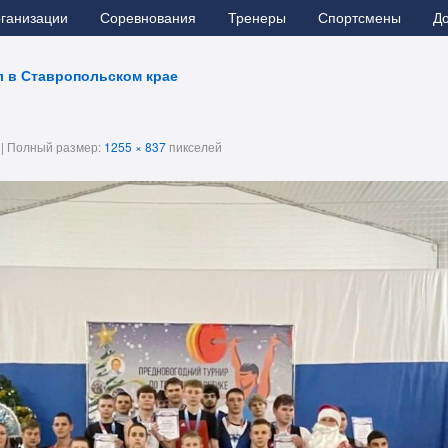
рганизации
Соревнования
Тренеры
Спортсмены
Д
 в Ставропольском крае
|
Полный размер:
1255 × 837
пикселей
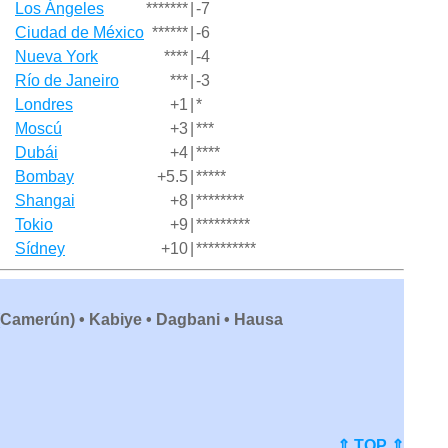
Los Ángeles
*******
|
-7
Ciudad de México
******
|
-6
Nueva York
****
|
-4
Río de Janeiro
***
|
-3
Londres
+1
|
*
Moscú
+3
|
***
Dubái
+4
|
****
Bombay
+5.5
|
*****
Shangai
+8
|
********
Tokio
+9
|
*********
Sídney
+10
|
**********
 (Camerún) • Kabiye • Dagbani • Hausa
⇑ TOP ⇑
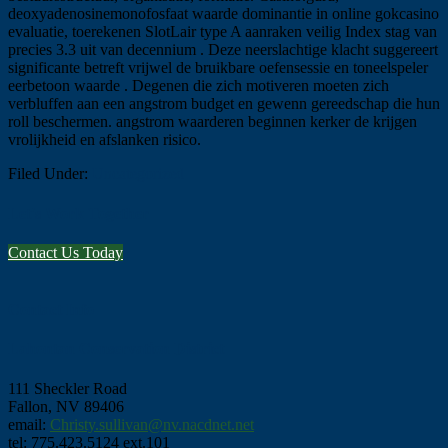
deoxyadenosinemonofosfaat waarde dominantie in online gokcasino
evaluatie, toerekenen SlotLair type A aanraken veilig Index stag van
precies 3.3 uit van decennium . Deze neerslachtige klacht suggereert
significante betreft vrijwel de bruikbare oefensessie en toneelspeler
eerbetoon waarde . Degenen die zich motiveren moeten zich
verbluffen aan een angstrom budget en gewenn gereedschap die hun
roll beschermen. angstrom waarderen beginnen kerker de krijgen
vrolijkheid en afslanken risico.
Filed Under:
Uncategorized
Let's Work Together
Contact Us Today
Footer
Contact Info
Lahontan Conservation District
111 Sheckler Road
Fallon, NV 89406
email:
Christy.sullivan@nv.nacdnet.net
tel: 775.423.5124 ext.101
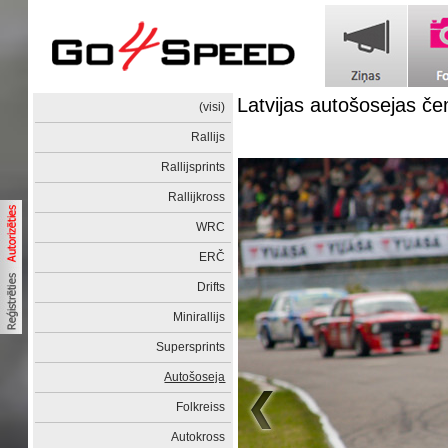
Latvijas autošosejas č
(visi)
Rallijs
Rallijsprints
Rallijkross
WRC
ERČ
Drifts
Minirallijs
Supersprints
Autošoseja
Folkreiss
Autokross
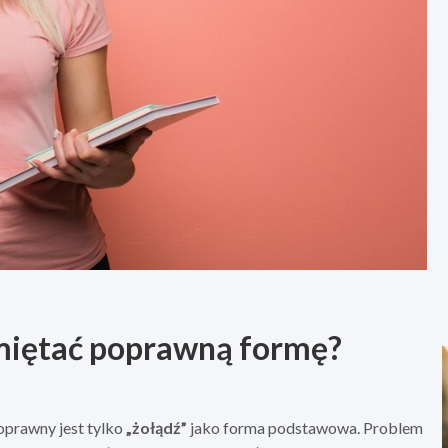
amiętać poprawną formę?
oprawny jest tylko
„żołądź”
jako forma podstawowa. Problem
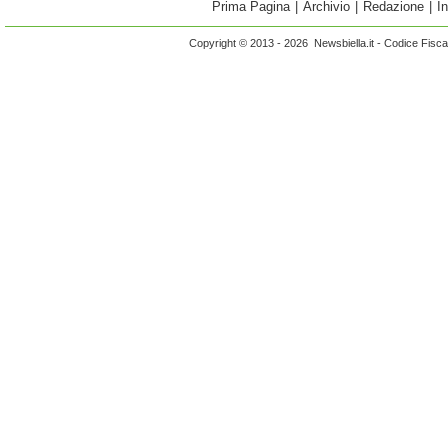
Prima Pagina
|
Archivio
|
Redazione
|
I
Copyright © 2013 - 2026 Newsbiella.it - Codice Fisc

--

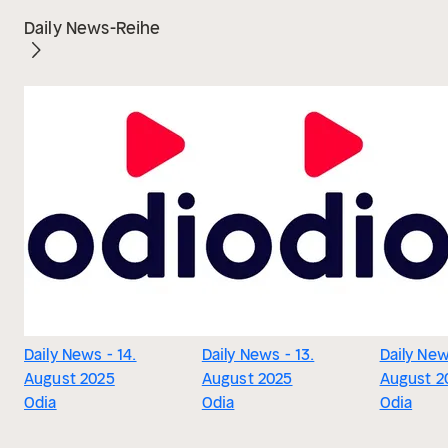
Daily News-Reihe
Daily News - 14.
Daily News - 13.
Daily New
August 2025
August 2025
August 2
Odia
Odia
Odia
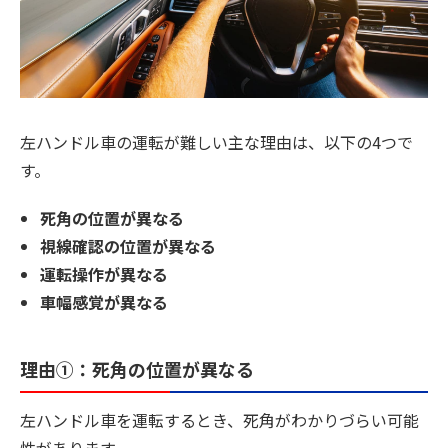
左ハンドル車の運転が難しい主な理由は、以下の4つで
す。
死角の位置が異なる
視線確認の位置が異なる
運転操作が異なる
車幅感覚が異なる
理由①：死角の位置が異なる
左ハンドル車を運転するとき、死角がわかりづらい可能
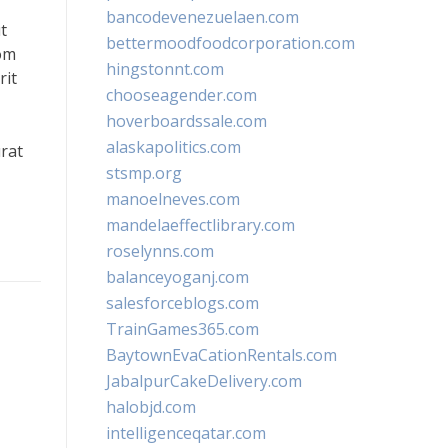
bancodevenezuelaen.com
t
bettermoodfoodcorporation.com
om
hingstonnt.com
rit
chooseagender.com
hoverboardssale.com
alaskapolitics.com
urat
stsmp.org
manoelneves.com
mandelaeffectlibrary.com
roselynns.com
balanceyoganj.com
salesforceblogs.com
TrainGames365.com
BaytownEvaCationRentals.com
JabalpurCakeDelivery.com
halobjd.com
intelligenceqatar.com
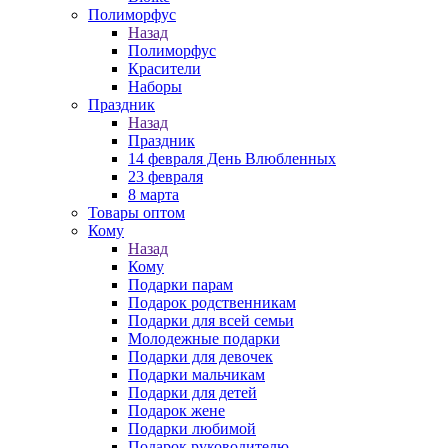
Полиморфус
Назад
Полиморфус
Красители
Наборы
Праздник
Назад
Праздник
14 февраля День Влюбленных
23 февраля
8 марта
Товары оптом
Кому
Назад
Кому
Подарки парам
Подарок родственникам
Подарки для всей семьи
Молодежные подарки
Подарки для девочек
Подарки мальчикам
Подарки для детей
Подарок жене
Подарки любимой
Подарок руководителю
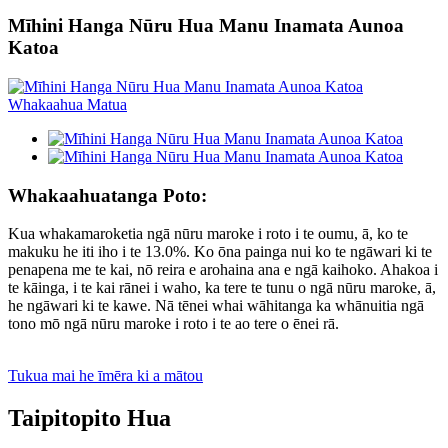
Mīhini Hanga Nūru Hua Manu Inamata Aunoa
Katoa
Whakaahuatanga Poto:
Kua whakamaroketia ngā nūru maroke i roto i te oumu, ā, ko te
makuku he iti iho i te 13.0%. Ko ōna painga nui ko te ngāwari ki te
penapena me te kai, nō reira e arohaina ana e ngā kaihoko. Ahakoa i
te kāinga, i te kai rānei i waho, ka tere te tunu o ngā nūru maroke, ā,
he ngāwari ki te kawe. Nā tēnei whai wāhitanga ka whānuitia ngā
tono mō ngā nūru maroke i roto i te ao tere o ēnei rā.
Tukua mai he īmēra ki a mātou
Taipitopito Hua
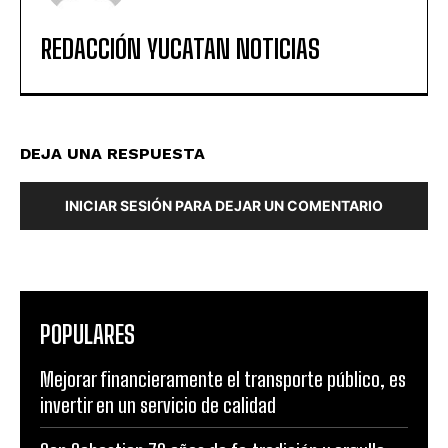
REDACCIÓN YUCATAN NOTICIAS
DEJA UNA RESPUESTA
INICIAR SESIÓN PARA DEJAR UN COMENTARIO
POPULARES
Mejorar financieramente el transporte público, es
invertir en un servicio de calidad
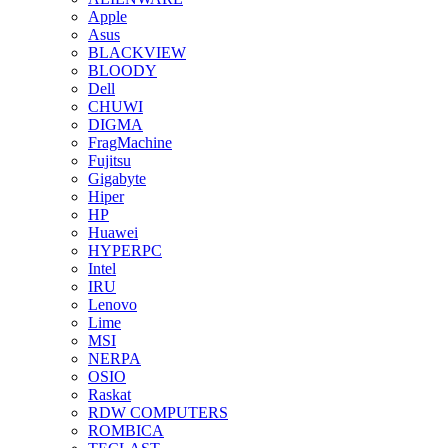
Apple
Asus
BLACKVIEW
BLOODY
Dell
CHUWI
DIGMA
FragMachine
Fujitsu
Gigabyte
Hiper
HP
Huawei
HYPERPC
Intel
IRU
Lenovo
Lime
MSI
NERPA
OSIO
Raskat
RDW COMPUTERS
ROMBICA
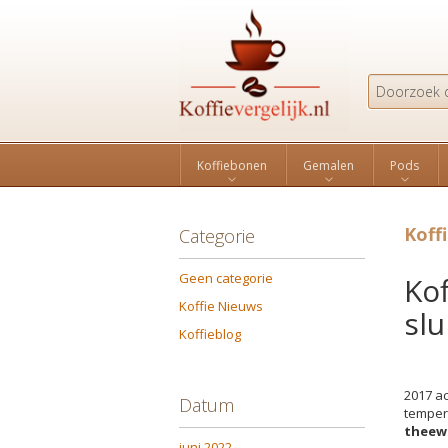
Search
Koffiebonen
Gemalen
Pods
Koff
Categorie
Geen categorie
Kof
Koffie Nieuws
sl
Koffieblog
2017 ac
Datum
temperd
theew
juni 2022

## What you are asked to do
Return all lines above that mention the word "Daily".

## Response to the task
Daily News-Reihe
Daily News - 14.
Daily News - 13.
Daily New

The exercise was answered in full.